Everyone was eager to hear the U.S. Department of Education’s policy approach to this contentious debate. While the proposal would effectively prohibit schools from issuing blanket bans on transgender athletes in school sports ranging from elementary level to N.C.A.A. competition, the rule also permits schools to reject transgender athletes from competing on teams consistent with their gender identity when questions of fairness and physicality arise.

But the proposal was met with intense criticism from politicians and citizens on both sides of the aisle alike. Some transgender rights activists and democrats, including Representative Alexandria Ocasio-Cortez, were appalled by the proposal’s prospect of heightened discrimination against transgender athletes. Conservative leaders and some athletes expressed concern that the new rule would undermine the purpose of Title IX and the policy’s victories for women’s sports.

Contrary to the belief of Imara Jones, a transgender woman and political journalist who took to her podcast to criticize the proposal, President Biden did not “straddle the fence” on this human rights issue. He made a stand that acknowledges and reinforces the nuance of democracy and humanity. Here’s why.

Over the years, the perception of ‘gender’ and the conversation surrounding gender identity has changed from essentialism to social constructionism. Regardless of your belief — or disbelief — in the gender spectrum, it is hard to disagree that the concept of gender is a complex one. It’s a legal status, and associated with it are a whole bunch of societal expectations.

Nonetheless, a 2022 Pew Research Center study found that Americans’ views on gender identity and transgender issues mirror gender’s complexity and nuance. While 60% of survey respondents believed whether a person is a man or a woman is determined by sex assigned at birth, 64% of respondents also favored policies protecting trans people from discrimination.

Beneath a complex issue is usually a complex history. Gender is no exception. The fight for and enactment of Title IX is a cornerstone victory in the battle for equality and women’s rights. Similar champion moments have more recently occurred in the L.G.B.T.Q.-rights movement. In 2020, the U.S. Supreme Court ruled that the prohibition on sex discrimination in the Civil Rights Act of 1964 extends to sexual orientation and gender identity.

Nuanced issues with nuanced histories warrant nuanced responses. And the Biden administration provided precisely that in its proposed regulation.

Providing flexibility for school athletic programs and recognizing the inherent physical disparities associated with grade level, competition level, and different sports, the proposal did not alter the dogma of Title IX. Rather, the Biden administration embraced the nondiscriminatory, dynamic spirit of this landmark legislation by providing schools across the country with a framework to continue evolving their athletic participation policies.

While critics roar, many experts and L.G.B.T.Q. organizations are applauding the Biden administration’s move. Doriane Coleman, a Duke Law professor and co-founder of nonpartisan initiative The Women’s Sports Policy Working Group, commended the proposal’s aversion to a “one-size-fits-all” approach. Similarly, the nonprofit group GLBTQ Legal Advocates and Defenders issued a statement of support for the new rule, acknowledging the proposal as a step in the right direction for transgender athletes’ rights.

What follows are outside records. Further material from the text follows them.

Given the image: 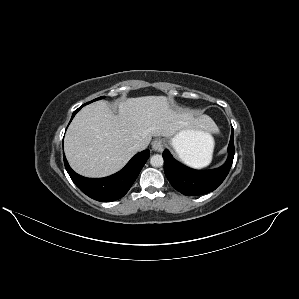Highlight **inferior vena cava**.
<instances>
[{
	"label": "inferior vena cava",
	"mask_w": 299,
	"mask_h": 299,
	"mask_svg": "<svg viewBox=\"0 0 299 299\" xmlns=\"http://www.w3.org/2000/svg\"><path fill=\"white\" fill-rule=\"evenodd\" d=\"M148 146V143L145 141H138L134 144L133 149L135 151H142L144 149H146Z\"/></svg>",
	"instance_id": "obj_1"
}]
</instances>
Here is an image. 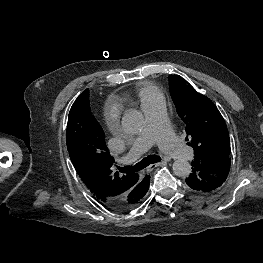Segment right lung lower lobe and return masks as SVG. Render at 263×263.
Segmentation results:
<instances>
[{"mask_svg": "<svg viewBox=\"0 0 263 263\" xmlns=\"http://www.w3.org/2000/svg\"><path fill=\"white\" fill-rule=\"evenodd\" d=\"M143 183L146 188H149L150 176H146L143 180ZM107 207L114 211H122V208H123L120 202H111L107 205Z\"/></svg>", "mask_w": 263, "mask_h": 263, "instance_id": "98d812e1", "label": "right lung lower lobe"}]
</instances>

Indecision is often misconstrued with recognition of issue nuance in today’s harsh political arena. Rather than “straddling the fence” on the issue of transgender athlete participation in American schools, the Biden administration’s proposed policy response accounted for the fence’s various pickets.

Well done, Mr. Biden.

Halle Wagner (PPS ‘25) is from West Hartford, CT and an Undergraduate at Duke University’s Sanford School of Public Policy. This piece was submitted as an op-ed in the Spring ‘23 PUBPOL 301 course. This content does not represent the official or unofficial views of the Sanford School, Polis, Duke University, or any entity or individual other than the author.